This search over 18 parameter sets took about eight minutes to run. We now need to do feature selection. We will pull the feature importances from the random forest and choose the set of 20 features that are most important to the regression. Twenty features being another arbitrary, suboptimal choice made purely to save up work.

>>> el_model = RandomForestRegressor(
...     max_features='sqrt',
...     criterion='mae',
...     n_estimators=100
... )
>>> el_model.fit(el_x, el_y)
>>> 
>>> el_importance = pd.DataFrame({
...     "Feature": el_x.columns,
...     "Importance": el_model.feature_importances_
... })
>>>
>>> el_importance = el_importance\
...     .sort_values(by=['Importance'], ascending=False)
>>>
>>> el_features = el_importance.Feature.head(20).values
>>> el_x2 = el_x[el_features]
>>>
>>> scores = cross_validate(
...     el_model,
...     el_x2,
...     el_y,
...     scoring=('r2',)
... )
>>> score = sum(scores["test_r2"])
>>> score

2.6586558550652244
              

Prediction

Redpoll

We've done our learning already. All we need to do is to spin up an interface to the platform, connect a client, and ask questions. Because we were able to include the data with the missing targets, we can ask to impute those missing targets rather than treat them as predicting hypotheticals. This allows us to exploit the information that exist in those partial data.
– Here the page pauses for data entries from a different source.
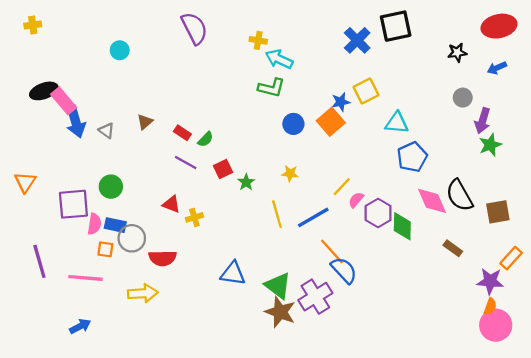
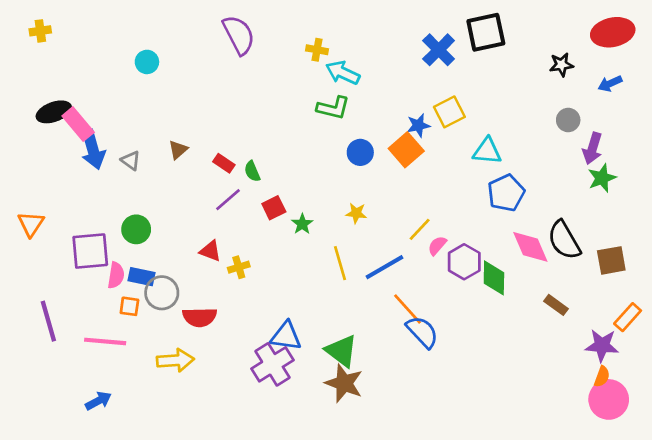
green semicircle: (205, 139) -> (252, 171), turned 112
purple line: (186, 162) -> (228, 200), turned -70
purple cross: (315, 297) -> (272, 364), moved

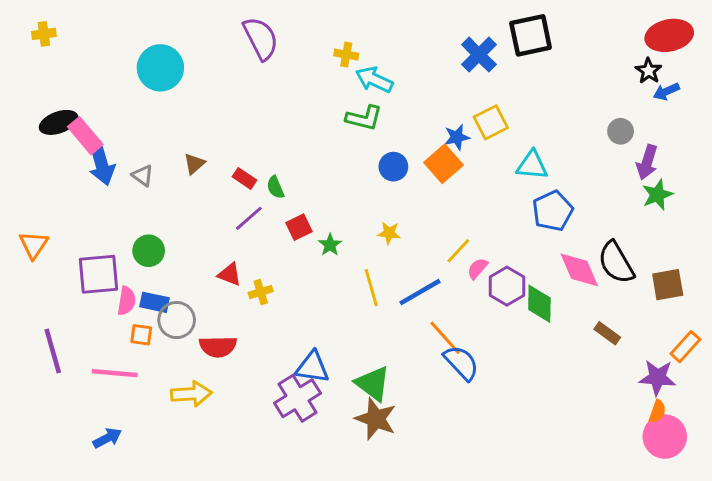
cyan circle: (147, 62) -> (160, 68), size x1.8
black star: (561, 65) -> (649, 71), moved, turned -30

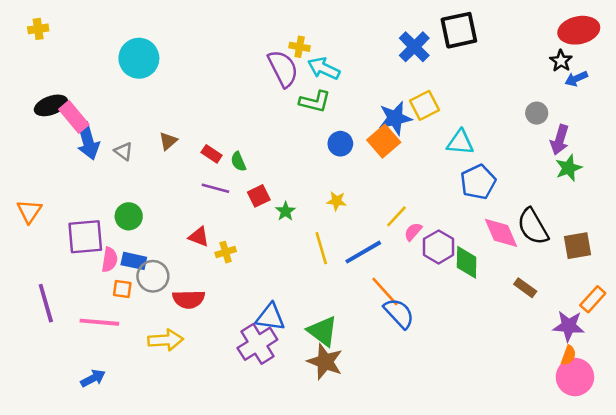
purple semicircle: (261, 38) -> (283, 68), moved
blue star: (457, 137) -> (395, 118), size x1.5
purple line: (249, 218) -> (215, 188), turned 56

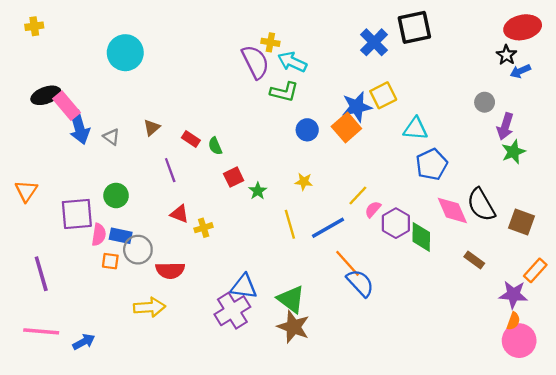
purple line: (215, 188) -> (170, 170), moved, turned 55
brown square: (577, 246) -> (521, 222), turned 30
pink line: (99, 322) -> (41, 331), moved

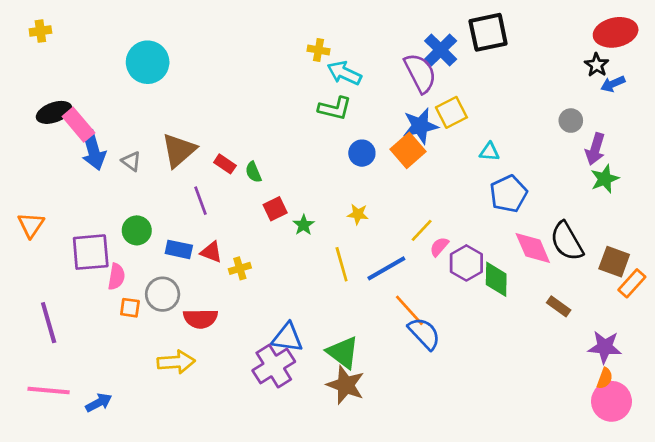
purple semicircle: (255, 62) -> (420, 73), moved
brown triangle: (152, 128) -> (179, 150), size x1.8
cyan triangle: (415, 129) -> (489, 152), size x0.7
blue rectangle: (121, 236) -> (179, 249), moved
orange rectangle: (535, 270) -> (632, 283), moved

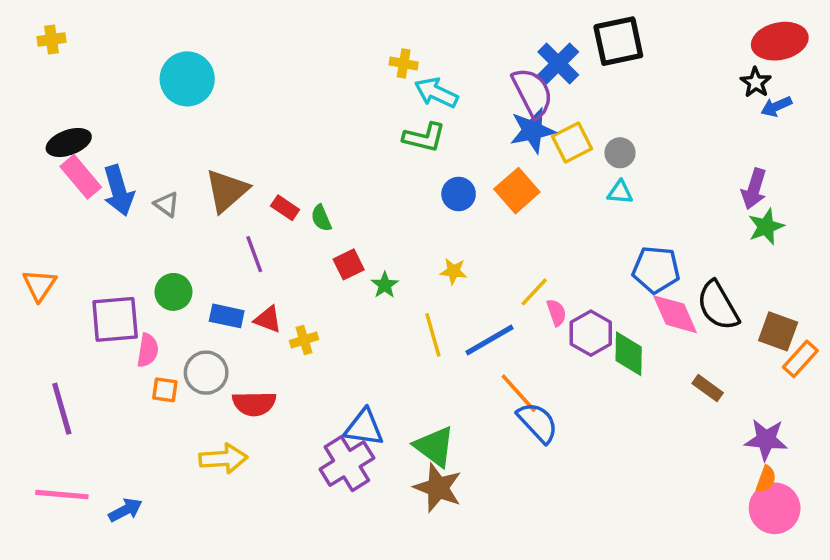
gray circle: (571, 121) -> (620, 153), moved
pink rectangle: (78, 125) -> (81, 177), moved
blue star: (420, 126) -> (532, 130), moved
blue pentagon: (508, 194) -> (656, 270), moved, turned 30
pink semicircle: (439, 247) -> (556, 313), turned 120

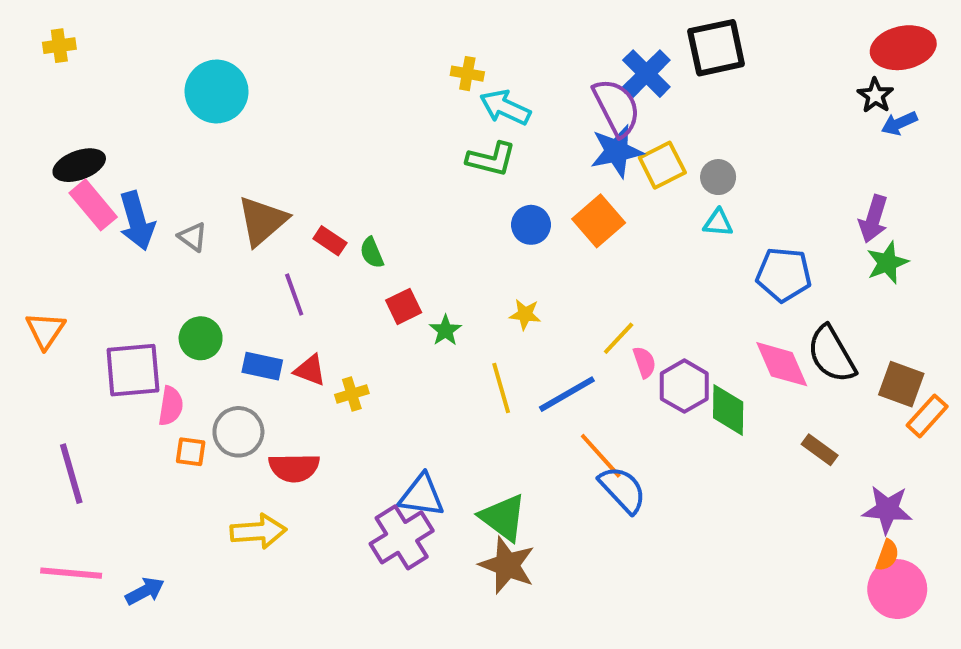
blue pentagon: (656, 270) -> (784, 275), moved

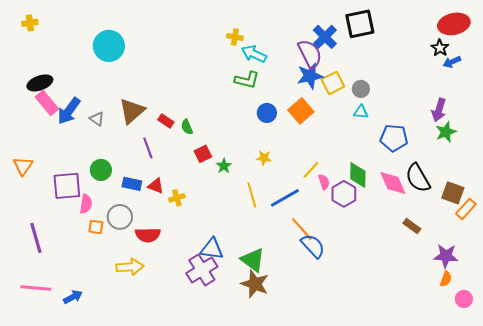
blue arrow: (137, 221) -> (69, 111), turned 52
green diamond: (728, 410) -> (358, 175), moved
pink circle: (897, 589) -> (464, 299), moved, size x0.6

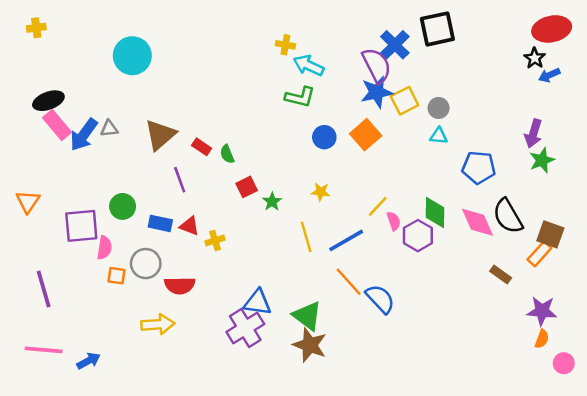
gray triangle: (97, 119) -> (109, 129), moved, turned -42
orange rectangle: (466, 209) -> (539, 254), moved
orange line: (302, 229) -> (349, 282), moved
>>> server = redpoll.launch(input="satellites.rp")
>>> rp = redpoll.Client("localhost:8000")
>>> el_imputations = rp.impute("Expected_Lifetime")
>>> el_imputations.head()
 
                      id   uncertainty   Expected_Lifetime
                      --   -----------   -----------------
 Advanced Orion 2 (NR...     0.0581857             8.38443
 Advanced Orion 3 (NR...     0.0497906             8.54544
 Advanced Orion 4 (NR...      0.033794             8.22257
 Advanced Orion 5 (NR...      0.240803             13.8332
 Advanced Orion 6 (NR...     0.0794021             8.10581
              

Random Forests

This is pretty simple. We have trained and validated our model. Now all we need to do is feed the model the predictor data.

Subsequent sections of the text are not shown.